The next chancellor, Olaf Scholz, honoured his election pledge to select as many women as males to his ministry, and not only that, but women would manage all security and diplomatic portfolios.
Germany will get the country’s first female foreign minister and interior minister. In addition, it will have its third female defence minister in succession.
Mr Scholz stated on Monday, “Security will be in the hands of strong women in our government.” Mr Scholz, a Social Democrat, will lead a coalition of three parties, including the progressive Greens and the libertarian Free Democrats.
“Because women and men make up half of the population, women should have half the authority,” he continued. “I’m quite happy that we were able to do this.”
The fact that it is Ms Merkel’s male successor who is achieving gender parity in the cabinet, something she never did herself, speaks to Ms Merkel’s extremely mixed legacy on gender for Ms Merkel.

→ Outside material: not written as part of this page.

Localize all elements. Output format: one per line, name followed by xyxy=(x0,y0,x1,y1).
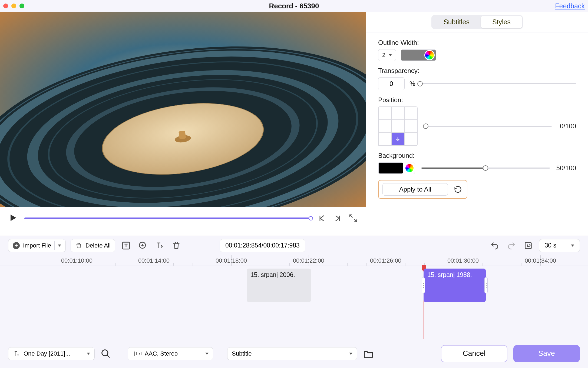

The latter was the most powerful woman in the world for more than a decade.
Ms Merkel, a conservative, has always avoided the term “feminist.” Until her later years in power, she rarely publicly addressed the topic of women’s advancement, and women have not made much progress. In Germany, female business executives areÂ
famously scarce. Even in politics, where Ms Merkel has served as a role model for many, the number of female ministers and MPs appointed under her watch remained about a third.
Nonetheless, many people attribute Ms Merkel’s long and famous rule that Mr Scholz and his staff felt forced to support gender equality.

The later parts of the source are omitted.